Many professional wrestling fans consider the Road Warriors one of the, if not the, best tag teams ever. The Road Warriors: Danger, Death, and the Rush of Wrestling gives an inside look into the spike and war-paint clad brawlers.
Since he’s the author, the book mostly focuses on Joe Laurinaitis life in Minnesota and how he and a friend of his named Michael Hegstrand changed their names to Animal and Hawk respectively and became professional wrestling royalty.
One of the things you take away from this book is how there was such a close-knit group of wrestlers from Minnesota who grew up together, worked out together and even bounced at the same nightclubs together. Animal and Hawk came into the wrestling business alongside Rick Rude, Demolition Smash, Nikita Koloff and even Curt Hennig, all of whom they had known since they were teenagers. Animal also goes out of his way to mention how Koloff is his best world, and makes me wonder how different the Road Warriors would have been if Koloff was part of the team instead of Hawk.
Once the Road Warriors made a name for themselves, the book goes on to explain their wrestling career and world traveling, taking them to Japan and to the World Wrestling Federation and every other major promotion in between. I was surprised to see how important their on-screen manager Paul Ellering was to their development as performers and helping them as a business adviser. You get the sense that he was equally responsible for their success.
Unfortunately for the Road Warriors, their biggest enemy was Hawk himself. As their years went by, he became increasingly difficult to work with and made poor professional choices that hindered their growth. And his reputation for partying hard certainly had a negative impact on both of their careers. It’s interesting that at certain points in the book Animal pretty much blames some of their problems on Hawk’s behavior, but takes responsibility himself for what happened, as he was supposed to be the level-headed one of the group.
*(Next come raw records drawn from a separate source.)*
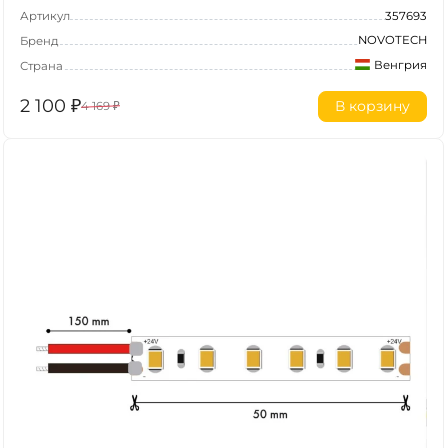
Артикул
357693
NOVOTECH
Бренд
Венгрия
Страна
2 100
₽
В корзину
4 169
₽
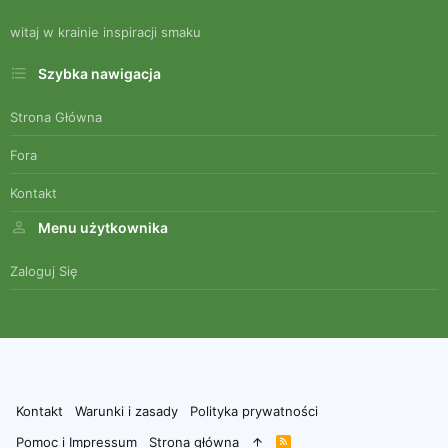
witaj w krainie inspiracji smaku
Szybka nawigacja
Strona Główna
Fora
Kontakt
Menu użytkownika
Zaloguj Się
Kontakt
Warunki i zasady
Polityka prywatności
Pomoc i Impressum
Strona główna
R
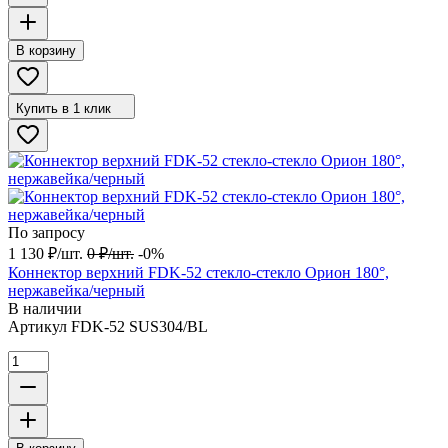
В корзину
Купить в 1 клик
По запросу
1 130
₽
/
шт.
0
₽
/
шт.
-0%
Коннектор верхний FDK-52 стекло-стекло Орион 180°,
нержавейка/черный
В наличии
Артикул
FDK-52 SUS304/BL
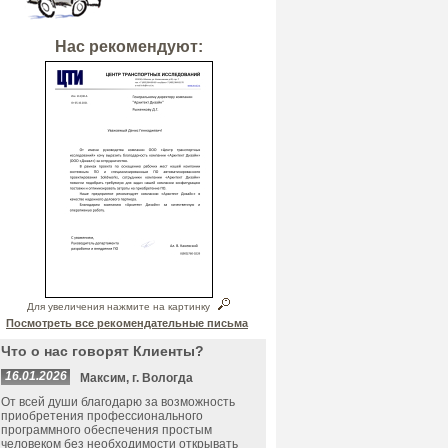
Нас рекомендуют:
Для увеличения нажмите на картинку
Посмотреть все рекомендательные письма
Что о нас говорят Клиенты?
16.01.2026
Максим, г. Вологда
От всей души благодарю за возможность
приобретения профессионального
программного обеспечения простым
человеком без необходимости открывать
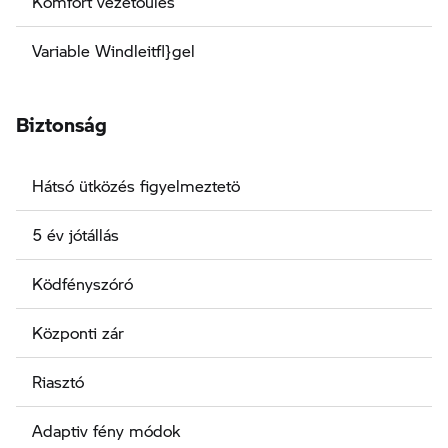
Komfort vezetöülés
Variable Windleitfl}gel
Biztonság
Hátsó ütközés figyelmeztetö
5 év jótállás
Ködfényszóró
Központi zár
Riasztó
Adaptiv fény módok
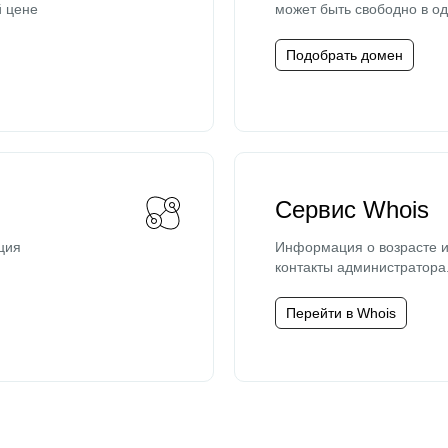
й цене
может быть свободно в од
Подобрать домен
Сервис Whois
ция
Информация о возрасте и
контакты администратора
Перейти в Whois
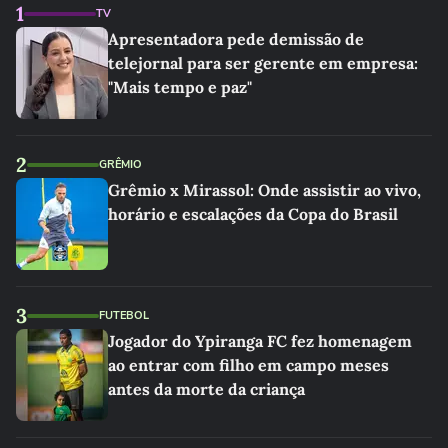
1
TV
Apresentadora pede demissão de
telejornal para ser gerente em empresa:
"Mais tempo e paz"
2
GRÊMIO
Grêmio x Mirassol: Onde assistir ao vivo,
horário e escalações da Copa do Brasil
3
FUTEBOL
Jogador do Ypiranga FC fez homenagem
ao entrar com filho em campo meses
antes da morte da criança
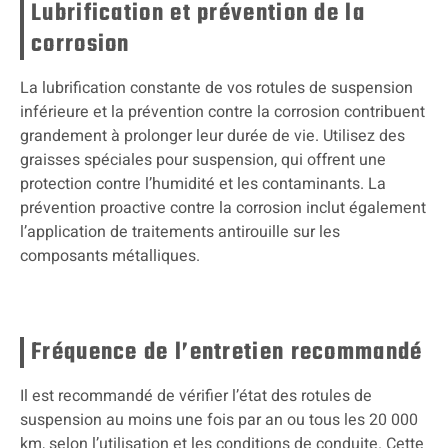
Lubrification et prévention de la
corrosion
La lubrification constante de vos rotules de suspension
inférieure et la prévention contre la corrosion contribuent
grandement à prolonger leur durée de vie. Utilisez des
graisses spéciales pour suspension, qui offrent une
protection contre l’humidité et les contaminants. La
prévention proactive contre la corrosion inclut également
l’application de traitements antirouille sur les
composants métalliques.
Fréquence de l’entretien recommandé
Il est recommandé de vérifier l’état des rotules de
suspension au moins une fois par an ou tous les 20 000
km, selon l’utilisation et les conditions de conduite. Cette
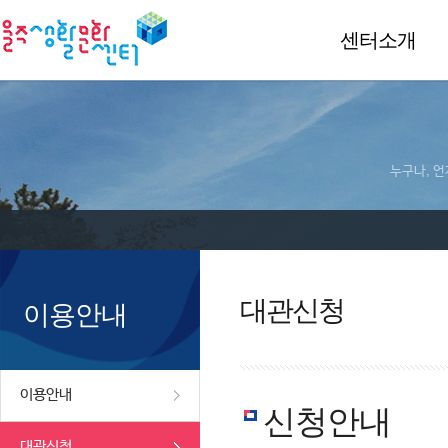
센터소개
누구나, 언
대관신청
이용안내
이용안내
신청안내
대관신청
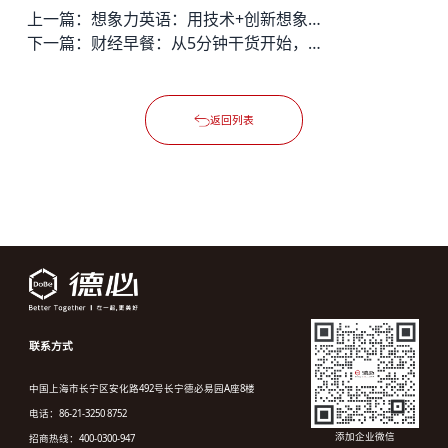
上一篇：
想象力英语：用技术+创新想象后浪的未来！
下一篇：
财经早餐：从5分钟干货开始，打造中国的“彭博社”
返回列表
联系方式
中国上海市长宁区安化路492号长宁德必易园A座8楼
电话：86-21-3250 8752
添加企业微信
招商热线：400-0300-947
Things started looking up for the Road Warriors in the early 2000s, with Hawk getting his personal problems under control and them getting ready to make a comeback. Unfortunately, Hawk died of a heart attack in 2003 and ending the Road Warriors career.
Wrestling career aside, you really get a sense of what makes Animal tick. He’s a devout Christian and his family is the most important part of his life, equal if not greater than his in-ring career. Animal comes across as a great guy who lived out his dream. He also makes a point that personal problems aside, Hawk was a very good friend of his and he is glad that they shared such a successful career.
While not accessible to non-wrestling fans as Mick Foley and Chris Jericho’s first books or as super detailed as Bret Hart’s, The Road Warriors: Danger, Death, and the Rush of Wrestling is an enjoyable read for die-hard Legion of Doom fans or casual wrestling watchers.